Plasma samples were collected from mice and subjected to centrifugation at 5 000 revolutions per minute for 10 min at 4 °C. Subsequently, serum concentrations of PINP were quantified using the Mouse PINP EIA Kit (JL20174, Shanghai Future Industrial Limited by Share Ltd, China), following the manufacturer’s protocol.

RNA-Seq

Total RNA was extracted from the BMSCs of FXR^fl/fl (n = 3) and FXR^prx1 transgenic (n = 3) littermates following a 4-day osteogenic differentiation period using TRIzol Reagent. Library preparation was conducted by LC-Bio Technology Co, Ltd. Subsequent RNA sequencing was performed on an Illumina NovaSeq™ 6000 platform at LC-BioTechnology, Hangzhou, China, adhering to the manufacturer’s protocols.
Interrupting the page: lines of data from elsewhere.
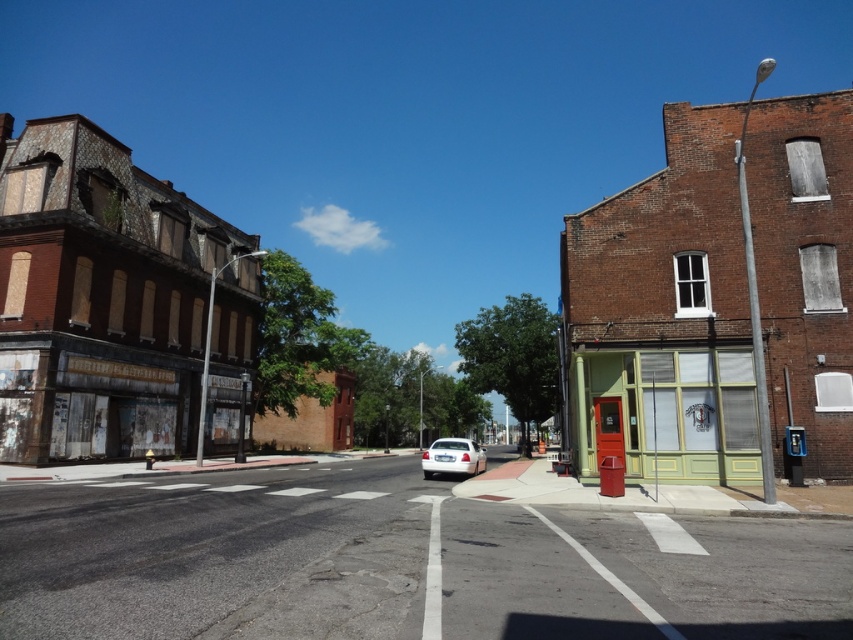 Question: Is the position of smooth asphalt road at center less distant than that of white glossy sedan at center?

Choices:
 (A) no
 (B) yes

Answer: (B)

Question: Observing the image, what is the correct spatial positioning of smooth asphalt road at center in reference to white glossy sedan at center?

Choices:
 (A) above
 (B) below

Answer: (A)

Question: Can you confirm if smooth asphalt road at center is smaller than white glossy sedan at center?

Choices:
 (A) yes
 (B) no

Answer: (A)

Question: Which of the following is the farthest from the observer?

Choices:
 (A) white glossy sedan at center
 (B) smooth asphalt road at center

Answer: (A) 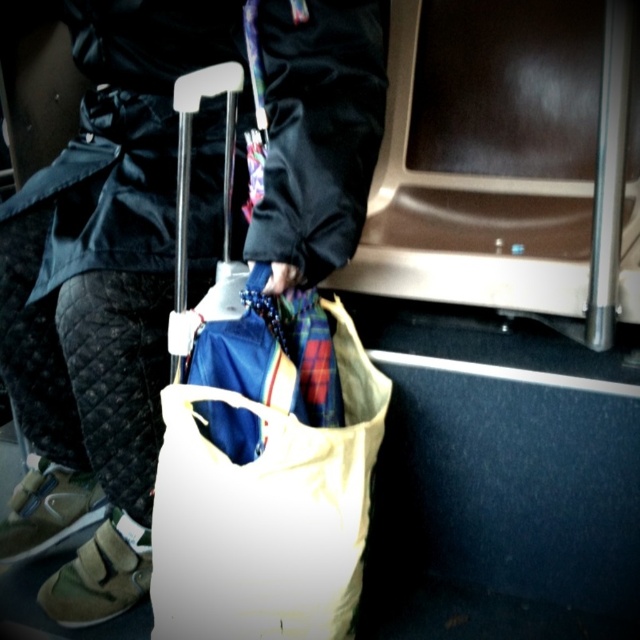 Question: Does matte black jacket at center have a larger size compared to white canvas bag at center?

Choices:
 (A) no
 (B) yes

Answer: (B)

Question: Is the position of matte black jacket at center less distant than that of white canvas bag at center?

Choices:
 (A) yes
 (B) no

Answer: (B)

Question: Which point is farther to the camera?

Choices:
 (A) (93, 602)
 (B) (298, 634)

Answer: (A)

Question: Observing the image, what is the correct spatial positioning of matte black jacket at center in reference to white canvas bag at center?

Choices:
 (A) left
 (B) right

Answer: (A)

Question: Among these points, which one is farthest from the camera?

Choices:
 (A) (202, 525)
 (B) (132, 179)

Answer: (B) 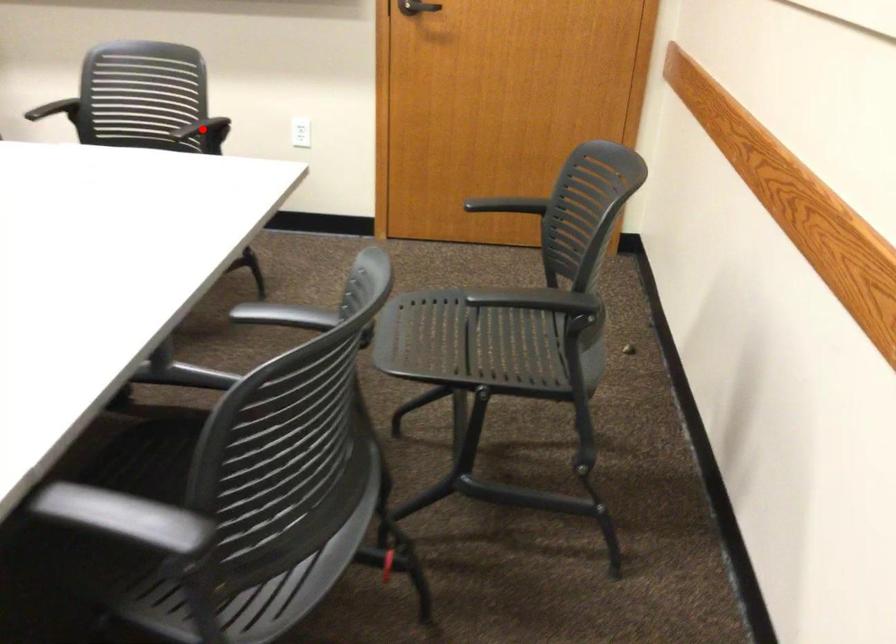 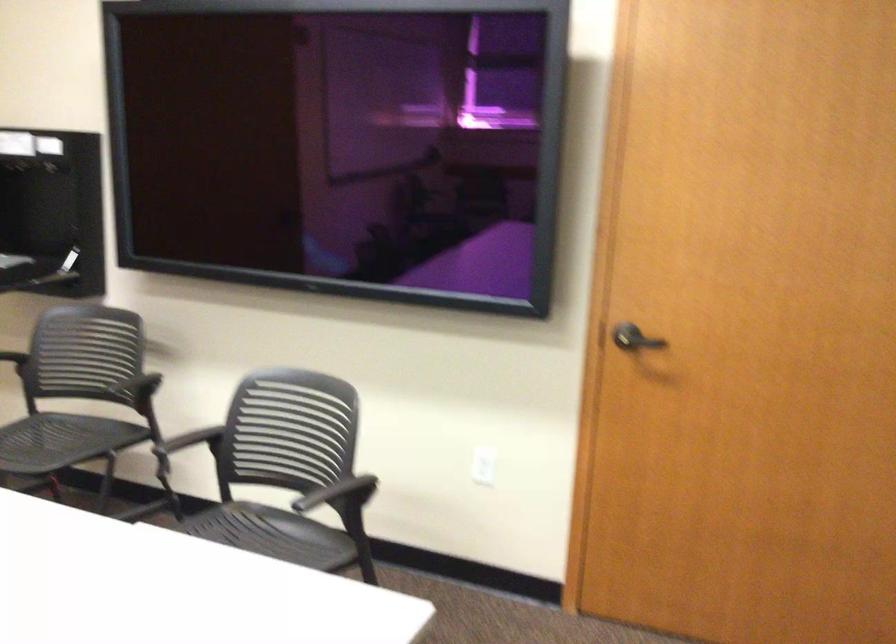 Question: A red point is marked in image1. In image2, is the corresponding 3D point closer to the camera or farther? Reply with the corresponding letter.

Choices:
 (A) The corresponding 3D point is closer.
 (B) The corresponding 3D point is farther.

Answer: (A)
OVX model and FXR agonist treatment

Eighteen eight-week-old female C57BL/6 J mice were randomly assigned to three groups: a sham + vehicle group, an OVX+ vehicle group, and an OVX + OCA group. The sham + vehicle group received intragastric administration of 0.5% sodium carboxymethyl cellulose for four weeks without ovariectomy. The OVX+vehicle group underwent ovariectomy and subsequently received intragastric administration of 0.5% sodium carboxymethyl cellulose for four weeks. The OVX + OCA group underwent ovariectomy and then received intragastric administration of OCA (5 mg/kg/day) for four weeks. Eight weeks post-surgery, all mice were euthanized, and their bone tissues were collected for subsequent analysis.

Statistical analysis

All data were presented as means ± standard deviation (SD) and analyzed using SPSS 13.0 statistical software (SPSS Inc., Chicago, IL, USA). To compare two groups, a two-tailed unpaired t-test was employed, while one-way ANOVA followed by Tukey’s post hoc test was used to assess differences among multiple groups. A P-value less than 0.05 was statistically significant.